Brian, I'm giving you the dark side.

Brian Scott: I think there are definitely some things that we've learned. We've stumbled over some rocks, but there are a lot of lessons learned and some things that we feel you should probably avoid.

Don't put more water in the pool than you can drain out. What this basically means is that we were routing a lot of use cases over to our stakeholders and providing them too many all at once that they cannot review. It really goes back to that stop, review, refine process.

Again, taking all those multiple different intakes and just consolidating them into one entry point to allow all teams to go to one form. And really follow the A-through-F framework.

And then perfection over MVP — don't try to perfect your process, that's just going to slow you down. Really focus on your MVP and take in that feedback and iterate, just as if you were building an actual product.

Daniel Neff: Yeah, I want to highlight the multiple intake funnels. There's nothing in your life more dreaded than when the senior vice president of privacy and governance asks who specifically approved this dataset for this team for this use. And the single process is the only thing that's going to save you.

So hey — we'll shoot up a flare. We would love help if other people have strategies that are similarly aligned in how they're working through what we have.
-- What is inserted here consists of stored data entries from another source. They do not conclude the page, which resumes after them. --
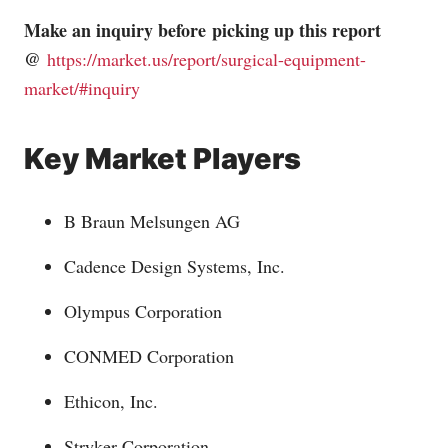
Make an inquiry before picking up this report
@
https://market.us/report/surgical-equipment-
market/#inquiry
Key Market Players
B Braun Melsungen AG
Cadence Design Systems, Inc.
Olympus Corporation
CONMED Corporation
Ethicon, Inc.
Stryker Corporation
We'd love to improve what we've got going on, or take a look at what you have and give you some tips. So please reach out.

I'd love to share — we have a huge problem with approved technology and vendors versus approved models and datasets and temporary access to those. That becomes an entire effort by itself, just the intersection of what teams are using and who has permission to use it. Vendors aren't really providing a great solution here, but if you've solved this and it's not a headache for you, we'd love to know what you're doing. We'd love to learn enterprise-scale best practices.

So thank you to the previous presenter, and we look forward to seeing what the next group has to share. Brian?

Brian Scott: You hit all the points, Dan. Thanks everyone. Thank you.